James was part of the group that took McManus down. He and friends were standing around the back yard when people came running toward them, he said.
"At first we thought it was because a cop was inside," James said. "But then we saw this kid walking behind the crowd of people. He looked really dazed, but like he knew what he was doing."
McManus was twirling his knife around while he walked, James said. It was a 3-inch lock-blade knife, James said, and it looked like a hunting knife.
As he came toward them, a friend of James' threw his drink on McManus while another friend came from behind and tackled him, James said.
"When (McManus) was knocked to the ground, I was knocked with him," James said. "He grabbed my legs and slashed the back of my calf and right behind my knee."

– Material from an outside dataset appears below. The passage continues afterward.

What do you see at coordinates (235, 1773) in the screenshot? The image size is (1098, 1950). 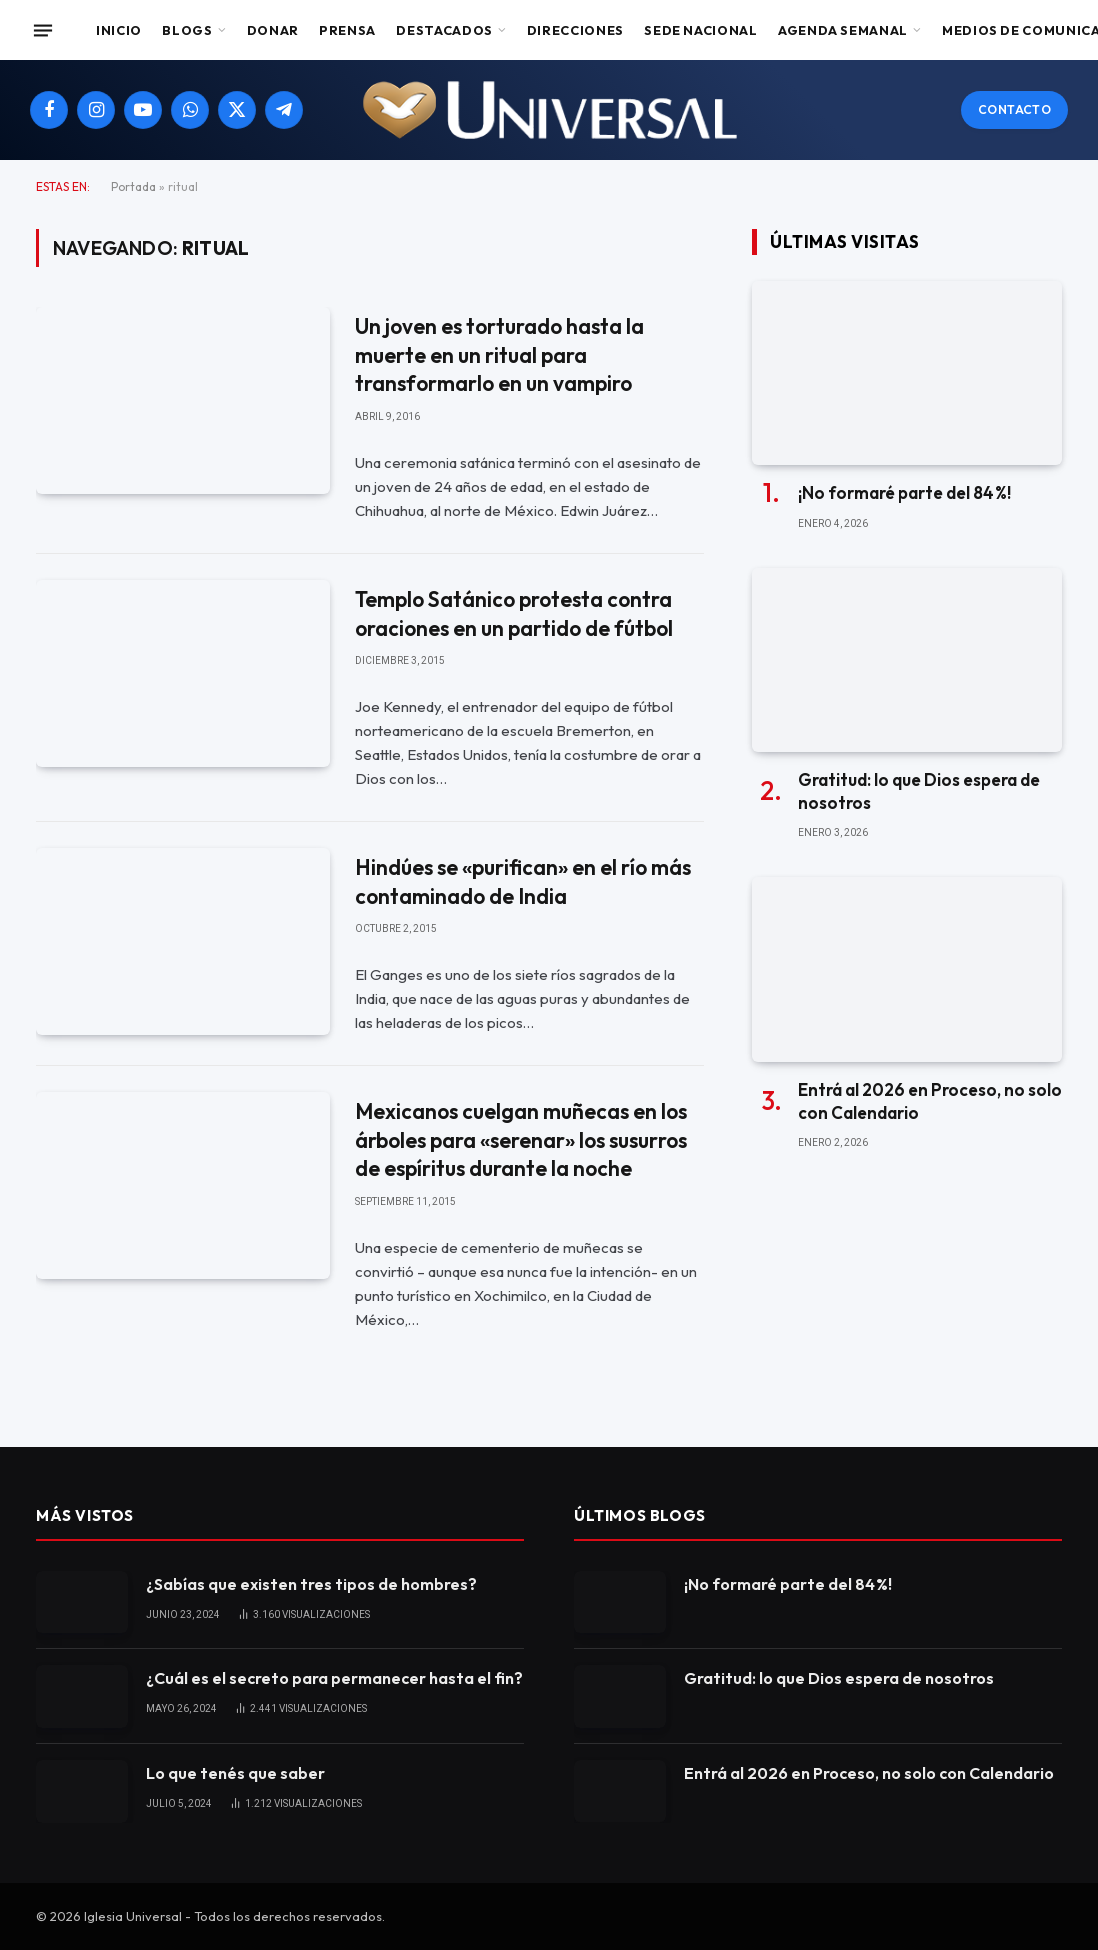 I see `Lo que tenés que saber` at bounding box center [235, 1773].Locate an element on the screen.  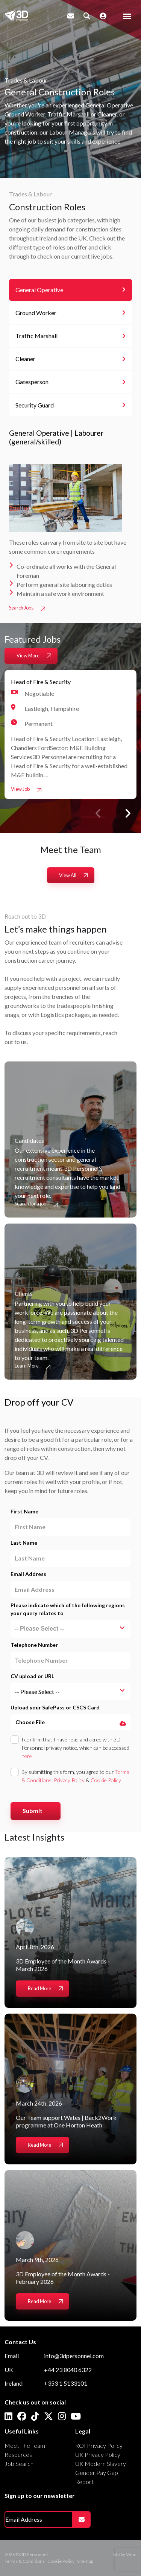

James said he was able to get a rock from the sidewalk to throw at McManus, which made him drop his knife. Everyone then jumped on top of McManus and waited for the police to arrive, James said.
"It was unreal," James said. "It blows my mind that I was part of this."
Julie Acevedo, Carter's mother, said she was sleeping when she got the 1 a.m. call from the hospital letting her know that her son had been stabbed.
"It's the phone call you never want to get," she said. "They told us he was fine and alert."
At the hospital, parents of the victims were gathered in a room. Everyone was calm, she said, but in shock. Carter was treated until about 3 a.m.
"We are very lucky that none of the kids were seriously injured," Julie Acevedo said. "When we got home, (Carter) wanted to talk about it and relive it, as anyone would who has been through a trauma. He was shaking. His adrenaline was going."
Julie said she knew her son was going to a party after the football game but thought the parents were going to be there. She said she is just as much to blame as anyone else.
"I need to know where my son is at all times," she said. "I made a wrong assumption, but as parents of teenagers, I know things can get out of hand sometimes."
Today, when the eight victims and other students return to school from what has been a tiring weekend, things are going to be different, Carter Acevedo said.
"It's going to be sad," Acevedo said. "People are just going to be finding out about it. It's always scary to see people you usually see in the hallways of school get hurt."